MONTJÜIC
Subiu ao alto de Montjüic, sentou-se num banco com vista
para o Mediterrâneo e deixou que a brisa fria daquela tarde lhe acariciasse o
rosto, uma leve lembrança da morte. O céu de outono estava sem nuvens, mas a
temperatura trazia sinais de que o verão partira mais uma vez. O olhar fixo no
horizonte azul, céu e mar fundiam-se no infinito em uma única massa, ar e água
unidos de forma indissociável e imperceptível ao olho nu e a visão embaçada de
Pedro que recorria aos óculos desde a mais terna idade dava-lhe a sensação de
um cenário surrealista, esfumaçado.
- É possível encontrar a felicidade até na dor.

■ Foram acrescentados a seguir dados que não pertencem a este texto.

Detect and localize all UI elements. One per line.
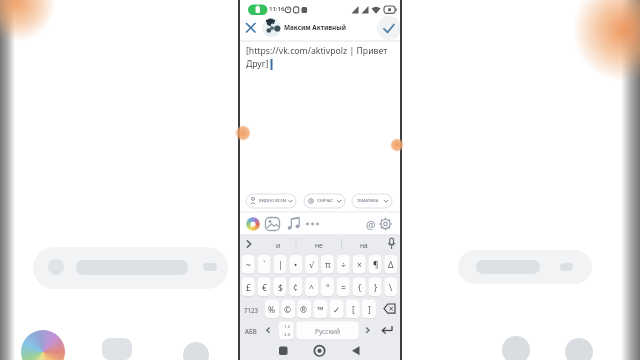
staticText: ~: [246, 259, 251, 271]
staticText: ^: [309, 282, 314, 294]
button[interactable]: |: [274, 255, 287, 274]
staticText: ✓: [333, 305, 341, 315]
button[interactable]: [242, 237, 255, 251]
staticText: ]: [368, 304, 371, 316]
button[interactable]: 7123: [239, 300, 263, 319]
button[interactable]: АБВ: [239, 322, 263, 340]
staticText: •: [294, 259, 298, 271]
button[interactable]: [304, 194, 345, 208]
button[interactable]: [246, 194, 296, 208]
button[interactable]: [377, 16, 401, 40]
button[interactable]: ™: [313, 300, 327, 319]
button[interactable]: `: [258, 255, 271, 274]
button[interactable]: [262, 18, 281, 37]
button[interactable]: [246, 217, 260, 231]
button[interactable]: ÷: [337, 255, 350, 274]
button[interactable]: ®: [297, 300, 311, 319]
button[interactable]: {: [353, 278, 366, 297]
button[interactable]: [285, 215, 302, 231]
button[interactable]: 1 2: [279, 322, 294, 332]
button[interactable]: }: [369, 278, 382, 297]
button[interactable]: [265, 217, 280, 231]
button[interactable]: π: [321, 255, 334, 274]
staticText: ТЕМАТИКА: [357, 198, 379, 204]
button[interactable]: ×: [353, 255, 366, 274]
staticText: 7123: [244, 306, 259, 314]
button[interactable]: √: [305, 255, 318, 274]
button[interactable]: Максим Активный: [284, 23, 346, 32]
button[interactable]: °: [321, 278, 334, 297]
staticText: [: [352, 304, 355, 316]
staticText: на: [360, 241, 368, 250]
button[interactable]: €: [258, 278, 271, 297]
staticText: |: [278, 259, 283, 271]
button[interactable]: $: [274, 278, 287, 297]
button[interactable]: ~: [242, 255, 255, 274]
staticText: π: [325, 259, 331, 271]
staticText: 3 4: [284, 332, 290, 338]
staticText: %: [268, 304, 276, 316]
staticText: Максим Активный: [284, 23, 346, 32]
staticText: СЕЙЧАС: [317, 198, 334, 204]
staticText: @: [366, 218, 376, 232]
button[interactable]: ¢: [289, 278, 302, 297]
button[interactable]: Русский: [296, 322, 359, 340]
staticText: `: [263, 259, 266, 271]
staticText: 11:16: [269, 5, 285, 13]
staticText: ©: [284, 304, 292, 316]
staticText: [https://vk.com/aktivpolz | Привет: [246, 45, 388, 57]
button[interactable]: не: [315, 241, 323, 250]
button[interactable]: СЕЙЧАС: [317, 198, 334, 204]
staticText: ¶: [373, 259, 379, 271]
button[interactable]: [263, 322, 275, 338]
button[interactable]: [378, 217, 393, 231]
button[interactable]: [303, 217, 320, 231]
button[interactable]: [309, 341, 329, 360]
button[interactable]: %: [265, 300, 279, 319]
button[interactable]: [: [346, 300, 360, 319]
button[interactable]: ]: [362, 300, 376, 319]
button[interactable]: [273, 341, 293, 360]
button[interactable]: •: [289, 255, 302, 274]
staticText: не: [315, 241, 323, 250]
button[interactable]: [378, 322, 396, 338]
button[interactable]: и: [276, 241, 281, 250]
button[interactable]: 11:16: [269, 5, 285, 13]
staticText: Друг]: [246, 58, 269, 70]
button[interactable]: @: [366, 218, 376, 232]
staticText: =: [341, 282, 346, 294]
button[interactable]: [242, 19, 260, 37]
button[interactable]: \: [384, 278, 397, 297]
button[interactable]: £: [242, 278, 255, 297]
staticText: √: [309, 260, 315, 270]
button[interactable]: [385, 236, 398, 251]
staticText: ®: [300, 304, 308, 316]
button[interactable]: Друг]: [246, 58, 269, 70]
staticText: \: [389, 282, 393, 294]
staticText: ×: [357, 259, 362, 271]
button[interactable]: Δ: [384, 255, 397, 274]
staticText: Δ: [388, 259, 394, 271]
button[interactable]: ^: [305, 278, 318, 297]
button[interactable]: [346, 341, 366, 360]
button[interactable]: [https://vk.com/aktivpolz | Привет: [246, 45, 388, 57]
button[interactable]: [352, 194, 392, 208]
button[interactable]: ✓: [330, 300, 344, 319]
button[interactable]: на: [360, 241, 368, 250]
button[interactable]: ©: [281, 300, 295, 319]
button[interactable]: 3 4: [279, 330, 294, 340]
button[interactable]: ¶: [369, 255, 382, 274]
button[interactable]: [239, 42, 401, 187]
button[interactable]: ТЕМАТИКА: [357, 198, 379, 204]
staticText: ™: [317, 304, 324, 316]
button[interactable]: ВИДНО ВСЕМ: [259, 198, 287, 204]
staticText: 1 2: [284, 324, 290, 330]
staticText: ÷: [341, 259, 346, 271]
staticText: °: [326, 282, 330, 294]
staticText: ВИДНО ВСЕМ: [259, 198, 287, 204]
button[interactable]: [364, 216, 378, 232]
button[interactable]: [380, 300, 398, 318]
staticText: Русский: [315, 327, 340, 336]
button[interactable]: [362, 322, 374, 338]
button[interactable]: =: [337, 278, 350, 297]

Estas palavras de Carmen Ferret não faziam o menor sentido
para ele. Como aquela mulher tinha sido capaz de superar a dor da morte, da
traição, do abandono, da solidão? Onde encontrara forças para sobreviver e
seguir adiante? Que tipo de ser com forças sobre humanas era ela? Uma santa a
caminhar na terra? Um espírito elevado que alcançara algum grau de nirvana e
que mantivera-se impassível e sereno diante da guerra, da indiferença do
marido, do esquecimento dos filhos, da ingratidão dos colegas de universidade,
da falta de reconhecimento de seu trabalho humilde e perseverante, mas genial?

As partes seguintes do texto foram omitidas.